* [Problem to work on]
Report how many lines in the data below hold "STOC", with no other words.

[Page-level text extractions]
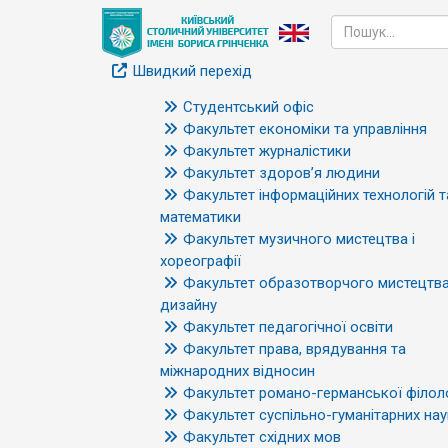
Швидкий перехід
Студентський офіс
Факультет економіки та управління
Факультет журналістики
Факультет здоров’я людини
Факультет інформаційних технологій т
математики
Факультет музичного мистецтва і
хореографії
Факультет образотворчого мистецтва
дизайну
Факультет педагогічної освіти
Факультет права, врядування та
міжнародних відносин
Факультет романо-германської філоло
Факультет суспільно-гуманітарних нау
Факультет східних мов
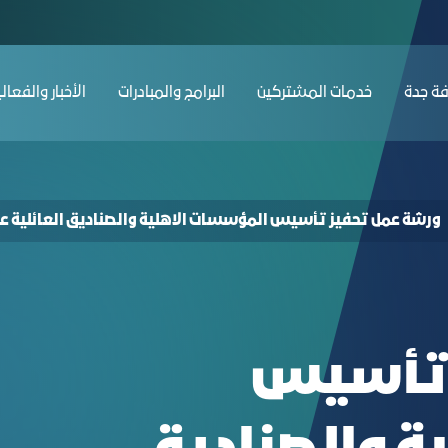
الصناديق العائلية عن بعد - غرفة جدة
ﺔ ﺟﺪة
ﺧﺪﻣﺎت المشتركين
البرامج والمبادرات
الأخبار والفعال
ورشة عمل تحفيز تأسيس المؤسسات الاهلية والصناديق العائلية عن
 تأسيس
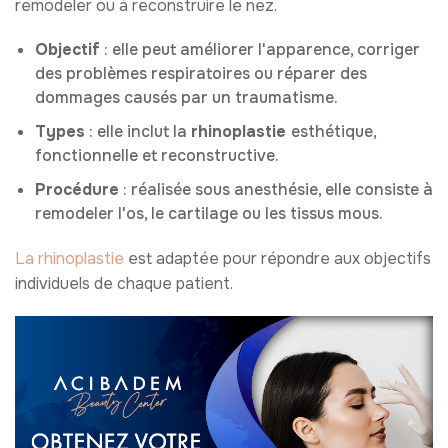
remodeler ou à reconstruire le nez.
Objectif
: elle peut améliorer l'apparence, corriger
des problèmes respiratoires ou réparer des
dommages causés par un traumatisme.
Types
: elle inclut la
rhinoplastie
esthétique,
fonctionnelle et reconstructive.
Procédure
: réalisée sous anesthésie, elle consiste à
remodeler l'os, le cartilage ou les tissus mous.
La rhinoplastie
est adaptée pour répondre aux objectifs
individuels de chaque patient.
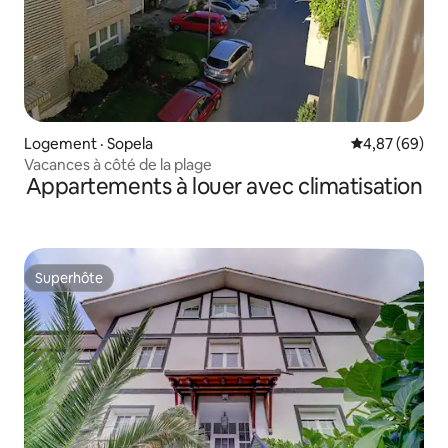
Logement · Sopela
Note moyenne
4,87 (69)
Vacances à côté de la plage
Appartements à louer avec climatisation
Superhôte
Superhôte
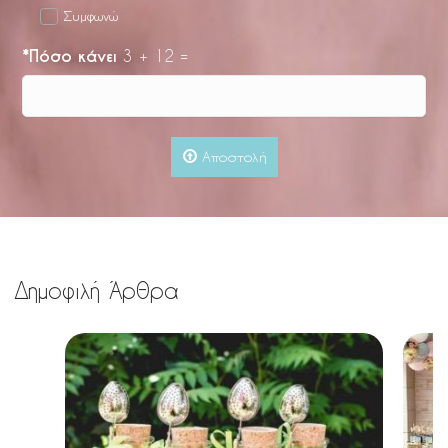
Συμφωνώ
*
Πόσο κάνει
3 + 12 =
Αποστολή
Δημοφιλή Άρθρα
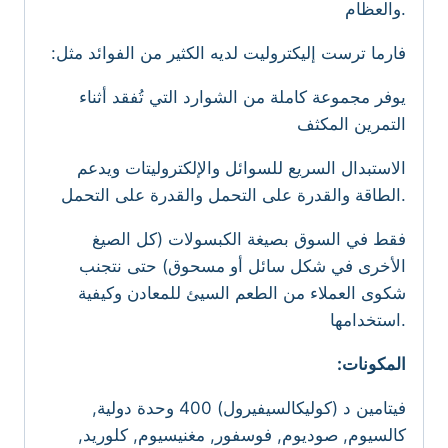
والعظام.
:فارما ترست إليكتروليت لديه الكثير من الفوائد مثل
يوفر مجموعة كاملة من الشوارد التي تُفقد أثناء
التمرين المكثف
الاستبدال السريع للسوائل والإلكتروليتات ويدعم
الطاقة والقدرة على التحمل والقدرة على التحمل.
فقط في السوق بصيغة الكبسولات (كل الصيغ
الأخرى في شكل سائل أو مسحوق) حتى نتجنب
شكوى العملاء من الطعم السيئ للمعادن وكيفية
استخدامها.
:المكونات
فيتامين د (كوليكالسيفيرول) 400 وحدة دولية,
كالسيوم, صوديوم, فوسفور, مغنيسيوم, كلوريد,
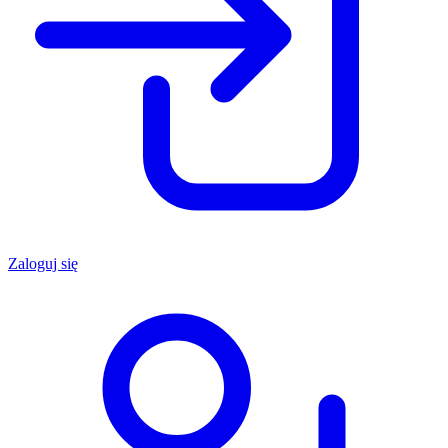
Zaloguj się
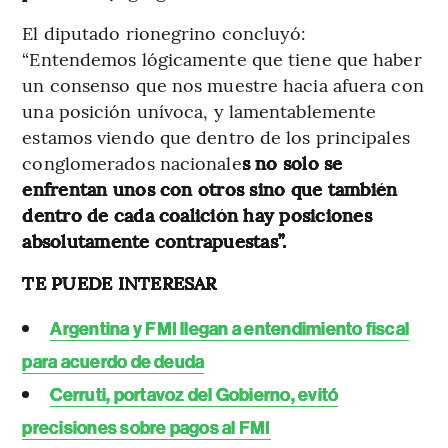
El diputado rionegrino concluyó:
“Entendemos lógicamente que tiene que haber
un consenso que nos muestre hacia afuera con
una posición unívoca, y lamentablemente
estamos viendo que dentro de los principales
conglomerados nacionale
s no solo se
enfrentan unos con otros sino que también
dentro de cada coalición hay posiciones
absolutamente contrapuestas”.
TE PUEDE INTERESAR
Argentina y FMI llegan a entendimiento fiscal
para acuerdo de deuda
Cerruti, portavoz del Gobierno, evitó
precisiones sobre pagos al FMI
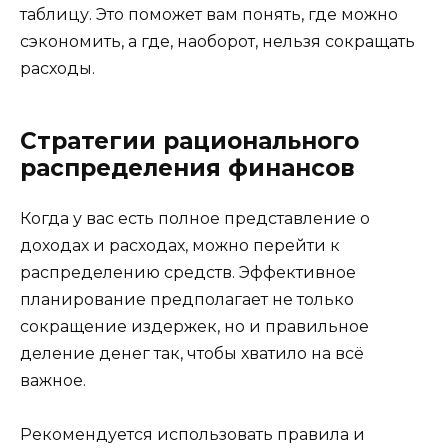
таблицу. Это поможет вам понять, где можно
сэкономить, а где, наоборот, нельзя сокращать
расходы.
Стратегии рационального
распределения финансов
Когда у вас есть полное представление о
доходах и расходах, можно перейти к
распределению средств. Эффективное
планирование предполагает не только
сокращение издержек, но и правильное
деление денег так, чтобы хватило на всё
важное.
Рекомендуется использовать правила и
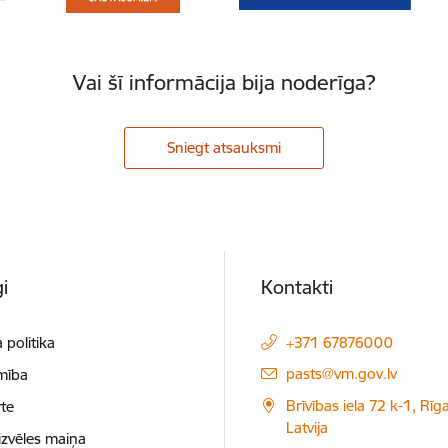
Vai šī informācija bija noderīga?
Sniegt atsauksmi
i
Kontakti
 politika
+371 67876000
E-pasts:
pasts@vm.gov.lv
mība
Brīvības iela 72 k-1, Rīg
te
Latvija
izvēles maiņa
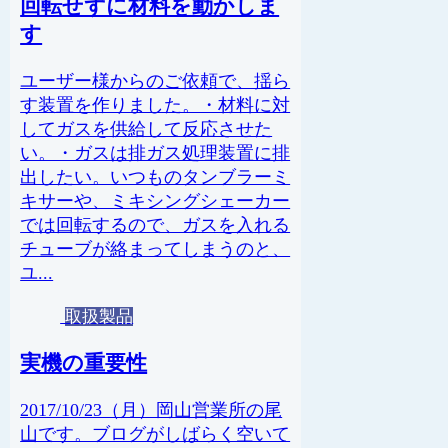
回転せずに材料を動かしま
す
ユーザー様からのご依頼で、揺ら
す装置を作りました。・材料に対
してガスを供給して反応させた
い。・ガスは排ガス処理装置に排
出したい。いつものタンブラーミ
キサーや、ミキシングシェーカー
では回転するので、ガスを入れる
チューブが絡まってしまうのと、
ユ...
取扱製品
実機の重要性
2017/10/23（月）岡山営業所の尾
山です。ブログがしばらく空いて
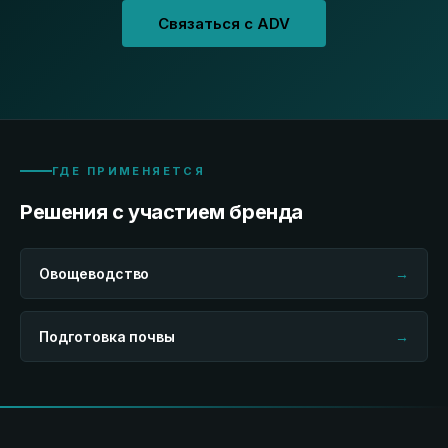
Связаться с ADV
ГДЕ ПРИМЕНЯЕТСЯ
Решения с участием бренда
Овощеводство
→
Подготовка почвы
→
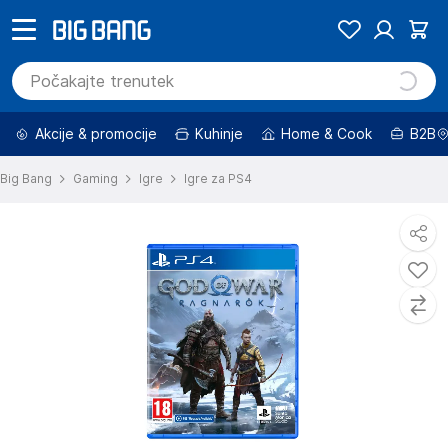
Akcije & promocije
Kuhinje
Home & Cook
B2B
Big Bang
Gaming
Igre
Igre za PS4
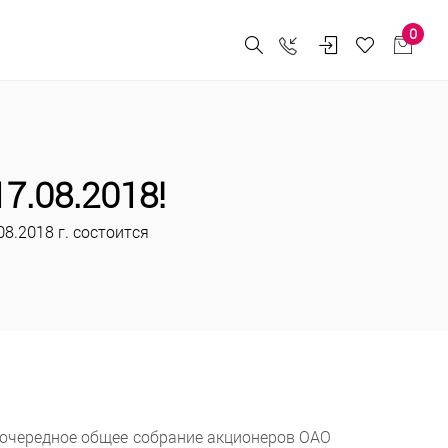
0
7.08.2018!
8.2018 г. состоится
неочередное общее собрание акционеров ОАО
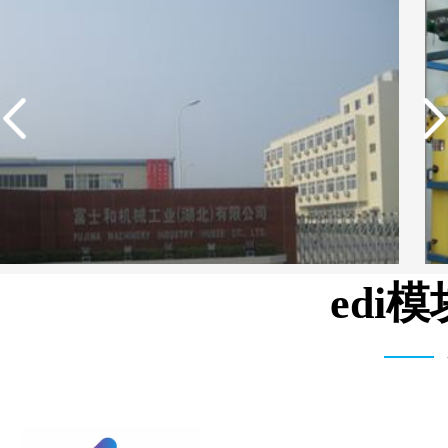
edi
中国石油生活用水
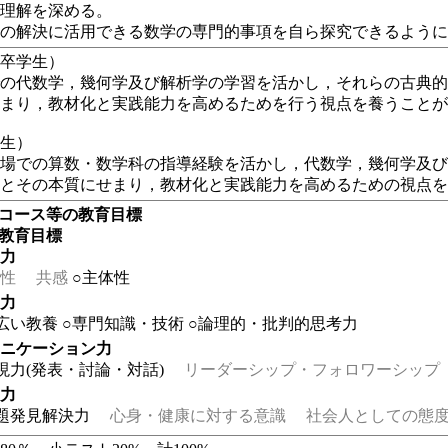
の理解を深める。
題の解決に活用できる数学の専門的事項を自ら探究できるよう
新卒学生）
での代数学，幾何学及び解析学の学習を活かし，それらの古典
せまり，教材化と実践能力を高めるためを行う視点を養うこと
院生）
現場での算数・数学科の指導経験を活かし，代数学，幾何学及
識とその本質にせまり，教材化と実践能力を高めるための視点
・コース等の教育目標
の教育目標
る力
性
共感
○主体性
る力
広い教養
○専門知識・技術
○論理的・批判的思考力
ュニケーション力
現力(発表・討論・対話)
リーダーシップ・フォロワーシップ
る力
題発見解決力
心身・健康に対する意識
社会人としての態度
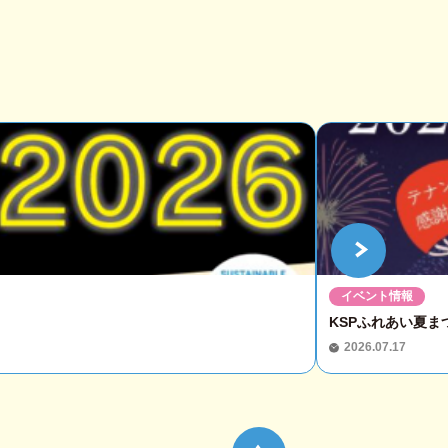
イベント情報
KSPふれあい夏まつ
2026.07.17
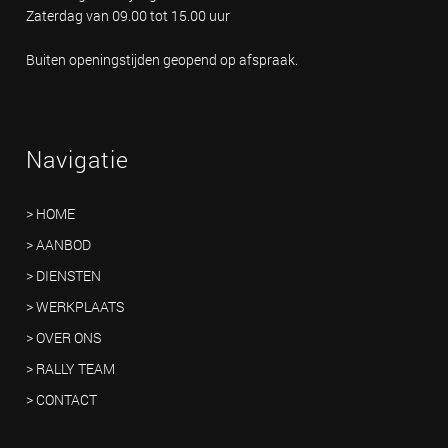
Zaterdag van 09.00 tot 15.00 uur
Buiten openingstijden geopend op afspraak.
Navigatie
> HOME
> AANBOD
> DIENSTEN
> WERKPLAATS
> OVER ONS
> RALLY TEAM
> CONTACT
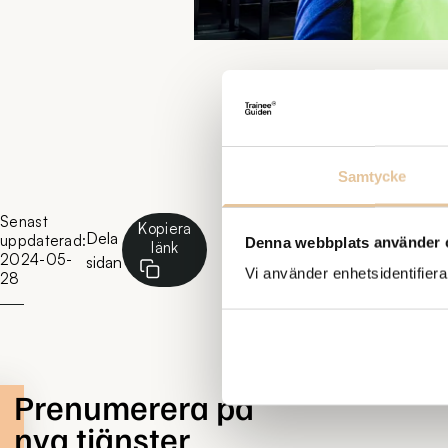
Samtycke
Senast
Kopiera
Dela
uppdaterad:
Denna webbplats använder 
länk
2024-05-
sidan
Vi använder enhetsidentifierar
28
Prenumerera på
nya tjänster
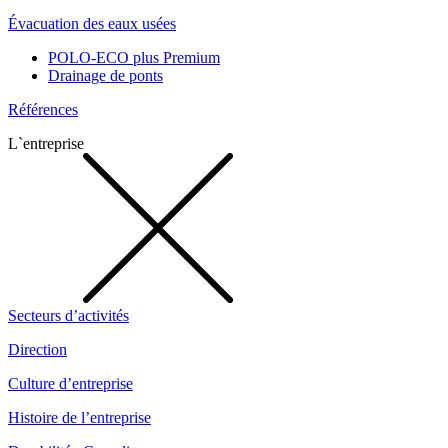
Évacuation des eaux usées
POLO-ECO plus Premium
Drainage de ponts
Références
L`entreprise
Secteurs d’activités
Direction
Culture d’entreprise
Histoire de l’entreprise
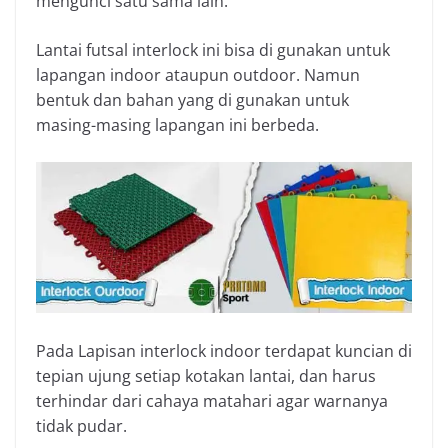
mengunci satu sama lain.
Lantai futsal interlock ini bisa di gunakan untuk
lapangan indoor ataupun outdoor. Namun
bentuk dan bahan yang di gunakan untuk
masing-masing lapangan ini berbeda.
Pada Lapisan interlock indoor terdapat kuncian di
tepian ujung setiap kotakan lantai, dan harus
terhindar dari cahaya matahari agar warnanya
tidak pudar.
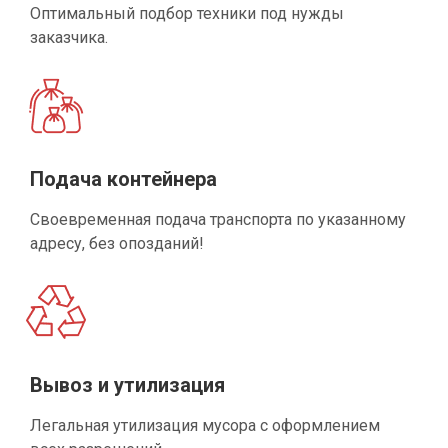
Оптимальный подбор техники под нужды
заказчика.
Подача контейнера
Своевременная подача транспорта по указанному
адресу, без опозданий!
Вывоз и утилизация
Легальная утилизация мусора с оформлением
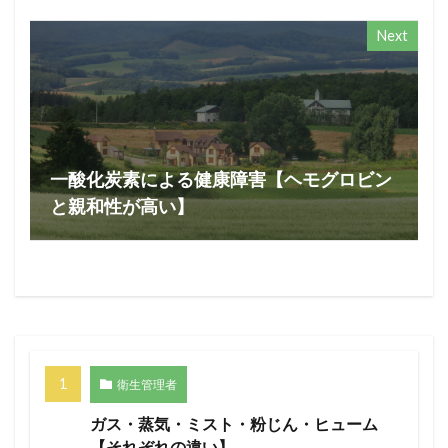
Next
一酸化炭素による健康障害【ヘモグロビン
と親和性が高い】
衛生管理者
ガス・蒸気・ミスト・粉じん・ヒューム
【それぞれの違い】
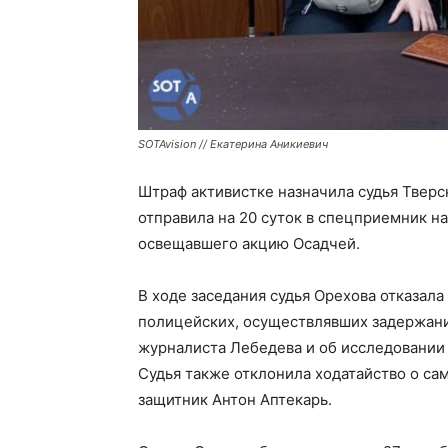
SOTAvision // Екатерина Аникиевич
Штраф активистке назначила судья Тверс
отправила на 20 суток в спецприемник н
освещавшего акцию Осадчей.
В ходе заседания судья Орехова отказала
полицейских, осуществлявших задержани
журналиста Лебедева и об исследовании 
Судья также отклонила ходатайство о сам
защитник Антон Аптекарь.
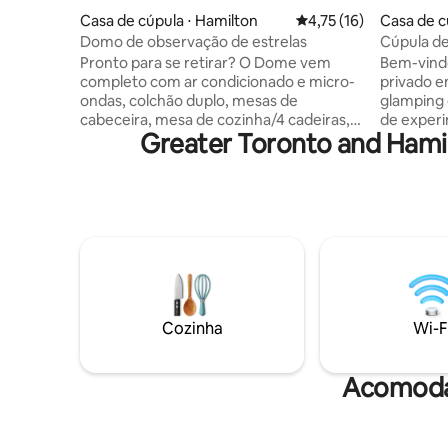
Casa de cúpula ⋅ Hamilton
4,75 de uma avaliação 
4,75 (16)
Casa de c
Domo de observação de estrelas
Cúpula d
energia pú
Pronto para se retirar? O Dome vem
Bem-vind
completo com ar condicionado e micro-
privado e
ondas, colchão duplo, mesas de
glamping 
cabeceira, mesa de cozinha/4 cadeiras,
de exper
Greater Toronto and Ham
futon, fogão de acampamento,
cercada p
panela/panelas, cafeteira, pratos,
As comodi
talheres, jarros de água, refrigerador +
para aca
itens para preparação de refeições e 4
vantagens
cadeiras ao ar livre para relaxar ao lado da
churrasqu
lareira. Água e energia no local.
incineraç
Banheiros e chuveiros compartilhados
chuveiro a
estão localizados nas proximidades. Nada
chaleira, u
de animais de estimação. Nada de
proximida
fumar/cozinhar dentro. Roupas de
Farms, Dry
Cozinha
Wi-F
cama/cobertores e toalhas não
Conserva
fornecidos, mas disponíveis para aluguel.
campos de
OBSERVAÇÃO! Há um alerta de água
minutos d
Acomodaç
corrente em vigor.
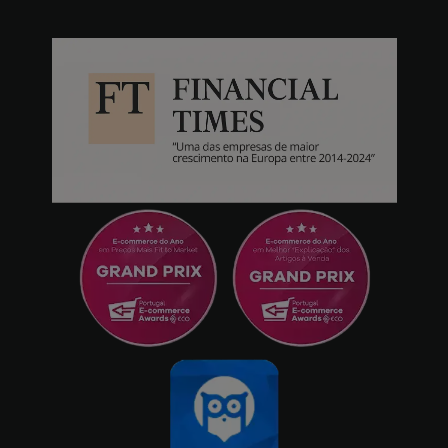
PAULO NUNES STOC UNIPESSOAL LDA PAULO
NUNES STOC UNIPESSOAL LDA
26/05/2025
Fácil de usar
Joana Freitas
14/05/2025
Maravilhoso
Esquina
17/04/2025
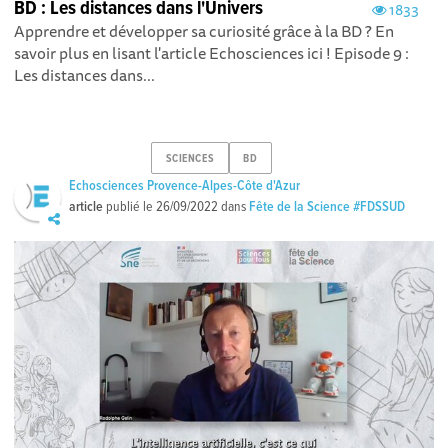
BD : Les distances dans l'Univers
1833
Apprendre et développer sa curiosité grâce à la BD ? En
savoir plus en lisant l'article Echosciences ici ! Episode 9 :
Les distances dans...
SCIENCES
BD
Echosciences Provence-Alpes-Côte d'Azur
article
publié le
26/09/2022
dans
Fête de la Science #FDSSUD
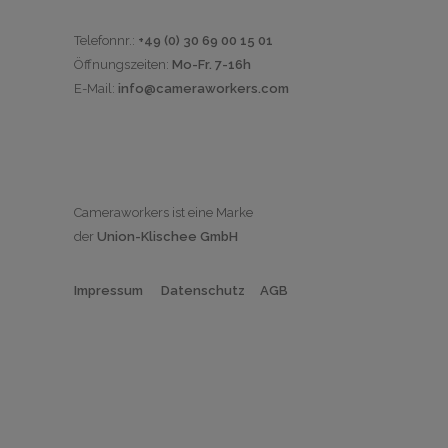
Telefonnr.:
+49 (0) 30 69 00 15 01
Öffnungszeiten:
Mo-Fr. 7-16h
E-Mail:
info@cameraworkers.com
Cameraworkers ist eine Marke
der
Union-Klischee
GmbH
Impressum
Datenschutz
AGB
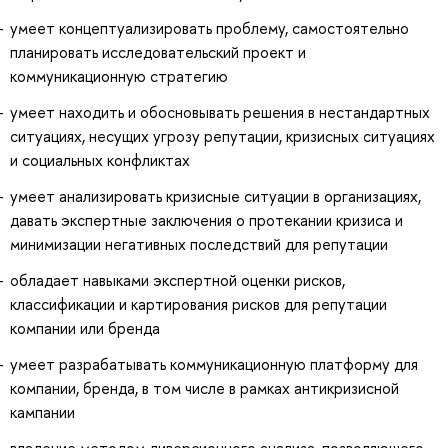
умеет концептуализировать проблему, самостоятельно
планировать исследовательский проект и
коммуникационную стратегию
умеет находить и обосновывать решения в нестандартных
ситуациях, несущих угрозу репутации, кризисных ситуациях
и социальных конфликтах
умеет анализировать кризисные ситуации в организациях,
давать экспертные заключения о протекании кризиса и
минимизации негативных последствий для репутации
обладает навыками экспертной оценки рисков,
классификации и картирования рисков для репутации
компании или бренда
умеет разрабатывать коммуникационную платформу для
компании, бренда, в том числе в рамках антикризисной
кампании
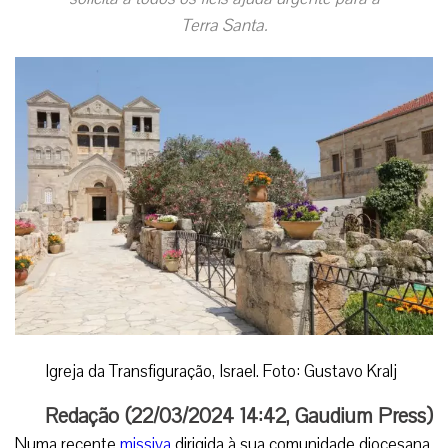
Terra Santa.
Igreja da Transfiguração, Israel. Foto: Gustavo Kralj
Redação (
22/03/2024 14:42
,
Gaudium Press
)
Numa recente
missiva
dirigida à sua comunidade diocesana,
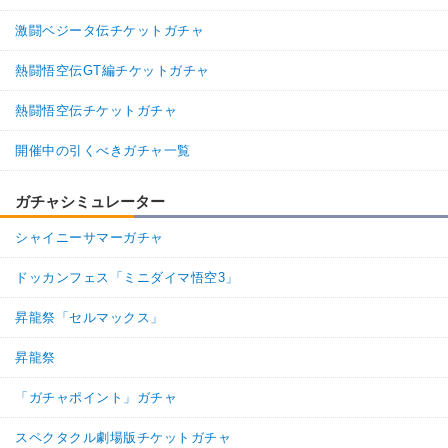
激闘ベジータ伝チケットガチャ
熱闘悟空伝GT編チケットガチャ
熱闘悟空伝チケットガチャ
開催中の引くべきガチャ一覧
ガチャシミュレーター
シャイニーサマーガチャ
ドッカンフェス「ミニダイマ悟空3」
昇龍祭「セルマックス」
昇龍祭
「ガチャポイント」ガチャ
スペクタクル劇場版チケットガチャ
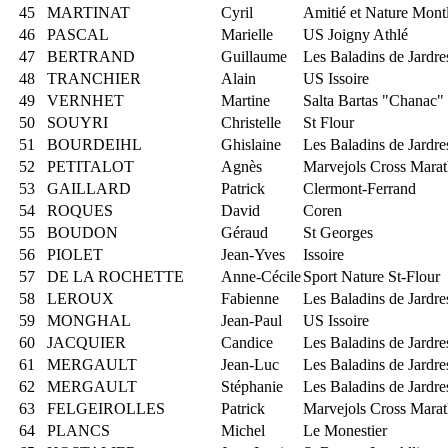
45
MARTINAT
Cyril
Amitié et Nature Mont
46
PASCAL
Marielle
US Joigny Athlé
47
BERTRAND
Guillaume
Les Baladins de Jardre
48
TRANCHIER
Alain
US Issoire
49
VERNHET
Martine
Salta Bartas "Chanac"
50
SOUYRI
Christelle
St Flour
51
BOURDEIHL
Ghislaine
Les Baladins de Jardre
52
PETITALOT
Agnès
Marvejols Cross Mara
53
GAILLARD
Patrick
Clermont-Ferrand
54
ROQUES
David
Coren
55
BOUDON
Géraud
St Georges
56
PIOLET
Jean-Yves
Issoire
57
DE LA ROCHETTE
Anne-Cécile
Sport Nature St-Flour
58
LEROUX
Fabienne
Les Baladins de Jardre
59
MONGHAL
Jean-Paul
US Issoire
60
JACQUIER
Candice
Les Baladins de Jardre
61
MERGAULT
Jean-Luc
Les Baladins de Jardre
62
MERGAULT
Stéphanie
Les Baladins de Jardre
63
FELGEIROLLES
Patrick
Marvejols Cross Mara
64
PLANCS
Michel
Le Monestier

* [Answer space]
2